Your assignment:
The answer must consist of every line from the data that holds "will".

_ _ _

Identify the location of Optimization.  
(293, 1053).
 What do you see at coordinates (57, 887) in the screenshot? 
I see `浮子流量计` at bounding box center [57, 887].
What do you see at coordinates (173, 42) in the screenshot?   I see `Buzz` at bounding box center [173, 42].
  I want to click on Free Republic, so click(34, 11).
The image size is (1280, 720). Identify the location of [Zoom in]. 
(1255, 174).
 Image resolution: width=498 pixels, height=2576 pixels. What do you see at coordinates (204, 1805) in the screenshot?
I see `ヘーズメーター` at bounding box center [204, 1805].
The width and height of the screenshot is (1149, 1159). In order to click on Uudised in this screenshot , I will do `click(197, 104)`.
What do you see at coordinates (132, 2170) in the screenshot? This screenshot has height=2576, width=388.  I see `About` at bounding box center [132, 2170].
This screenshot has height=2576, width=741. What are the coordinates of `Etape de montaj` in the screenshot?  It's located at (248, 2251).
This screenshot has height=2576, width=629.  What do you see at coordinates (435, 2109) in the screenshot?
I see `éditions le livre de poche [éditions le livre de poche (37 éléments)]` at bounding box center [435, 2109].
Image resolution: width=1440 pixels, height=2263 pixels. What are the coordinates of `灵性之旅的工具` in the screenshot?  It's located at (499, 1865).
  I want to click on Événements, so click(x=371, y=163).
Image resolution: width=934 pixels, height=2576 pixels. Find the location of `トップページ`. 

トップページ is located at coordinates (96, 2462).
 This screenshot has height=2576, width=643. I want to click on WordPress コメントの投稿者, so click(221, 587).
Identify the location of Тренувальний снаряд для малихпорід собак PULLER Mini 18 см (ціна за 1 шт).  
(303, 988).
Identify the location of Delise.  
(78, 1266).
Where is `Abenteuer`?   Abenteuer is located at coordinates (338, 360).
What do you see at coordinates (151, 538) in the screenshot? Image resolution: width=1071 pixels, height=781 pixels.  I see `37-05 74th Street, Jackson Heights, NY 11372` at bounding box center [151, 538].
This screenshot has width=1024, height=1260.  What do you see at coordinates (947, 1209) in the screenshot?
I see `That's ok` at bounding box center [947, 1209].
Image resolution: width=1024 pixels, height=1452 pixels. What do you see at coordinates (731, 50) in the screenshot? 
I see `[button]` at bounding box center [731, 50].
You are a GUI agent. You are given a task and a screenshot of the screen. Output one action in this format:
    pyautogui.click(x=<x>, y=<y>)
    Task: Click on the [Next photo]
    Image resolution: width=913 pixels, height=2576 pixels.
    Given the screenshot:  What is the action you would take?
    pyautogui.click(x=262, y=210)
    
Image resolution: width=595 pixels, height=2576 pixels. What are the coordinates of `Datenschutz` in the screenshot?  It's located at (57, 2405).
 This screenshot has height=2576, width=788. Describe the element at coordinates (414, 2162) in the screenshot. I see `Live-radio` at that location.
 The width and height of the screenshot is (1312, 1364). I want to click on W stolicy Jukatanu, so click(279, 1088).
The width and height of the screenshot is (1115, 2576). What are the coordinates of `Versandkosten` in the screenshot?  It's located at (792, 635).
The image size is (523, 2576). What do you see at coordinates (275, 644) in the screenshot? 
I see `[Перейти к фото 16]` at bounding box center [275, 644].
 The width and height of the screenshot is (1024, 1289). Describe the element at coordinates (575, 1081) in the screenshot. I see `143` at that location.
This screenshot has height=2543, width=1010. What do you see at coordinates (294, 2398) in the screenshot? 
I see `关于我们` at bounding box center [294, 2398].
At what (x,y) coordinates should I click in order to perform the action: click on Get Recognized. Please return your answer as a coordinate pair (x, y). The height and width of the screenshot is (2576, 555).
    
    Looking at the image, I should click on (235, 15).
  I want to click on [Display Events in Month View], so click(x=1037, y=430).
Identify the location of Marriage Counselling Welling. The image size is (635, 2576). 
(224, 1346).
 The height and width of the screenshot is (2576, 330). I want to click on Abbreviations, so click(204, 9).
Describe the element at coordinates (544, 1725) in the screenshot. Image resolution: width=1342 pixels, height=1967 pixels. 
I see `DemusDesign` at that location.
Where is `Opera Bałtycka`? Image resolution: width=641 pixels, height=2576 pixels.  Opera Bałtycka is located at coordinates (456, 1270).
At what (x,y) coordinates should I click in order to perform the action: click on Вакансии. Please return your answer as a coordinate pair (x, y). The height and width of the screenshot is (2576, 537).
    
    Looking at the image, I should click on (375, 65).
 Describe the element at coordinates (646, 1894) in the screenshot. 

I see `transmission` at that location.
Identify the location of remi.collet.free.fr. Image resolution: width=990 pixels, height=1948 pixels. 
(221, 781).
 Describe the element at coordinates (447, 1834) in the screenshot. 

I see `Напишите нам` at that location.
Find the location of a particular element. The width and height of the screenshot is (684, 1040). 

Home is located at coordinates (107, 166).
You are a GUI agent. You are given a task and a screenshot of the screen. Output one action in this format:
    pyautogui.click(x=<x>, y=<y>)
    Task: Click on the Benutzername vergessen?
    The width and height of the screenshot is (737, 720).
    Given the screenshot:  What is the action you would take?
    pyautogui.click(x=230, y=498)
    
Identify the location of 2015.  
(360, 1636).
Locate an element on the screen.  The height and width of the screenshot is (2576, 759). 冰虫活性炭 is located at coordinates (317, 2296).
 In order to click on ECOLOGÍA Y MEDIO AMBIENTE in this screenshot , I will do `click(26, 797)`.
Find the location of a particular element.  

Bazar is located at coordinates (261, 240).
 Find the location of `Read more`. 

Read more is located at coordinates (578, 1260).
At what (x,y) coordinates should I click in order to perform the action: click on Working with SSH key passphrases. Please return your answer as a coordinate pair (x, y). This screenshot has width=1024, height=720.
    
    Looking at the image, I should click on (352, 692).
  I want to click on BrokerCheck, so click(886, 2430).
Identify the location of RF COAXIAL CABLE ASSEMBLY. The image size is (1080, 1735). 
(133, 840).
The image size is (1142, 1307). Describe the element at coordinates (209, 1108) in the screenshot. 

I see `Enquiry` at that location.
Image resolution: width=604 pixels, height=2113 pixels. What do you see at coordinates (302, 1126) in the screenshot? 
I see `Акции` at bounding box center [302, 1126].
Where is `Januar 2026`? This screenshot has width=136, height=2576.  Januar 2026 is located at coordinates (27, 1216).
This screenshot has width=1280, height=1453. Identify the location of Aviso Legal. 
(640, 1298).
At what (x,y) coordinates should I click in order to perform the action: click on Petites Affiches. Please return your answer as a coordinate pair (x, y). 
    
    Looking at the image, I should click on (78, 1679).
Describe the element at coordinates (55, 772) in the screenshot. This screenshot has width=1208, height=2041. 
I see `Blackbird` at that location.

_ _ _

Solved exercise:
The width and height of the screenshot is (1149, 1159). In order to click on Uudised in this screenshot , I will do `click(197, 104)`.
 In order to click on ECOLOGÍA Y MEDIO AMBIENTE in this screenshot , I will do `click(26, 797)`.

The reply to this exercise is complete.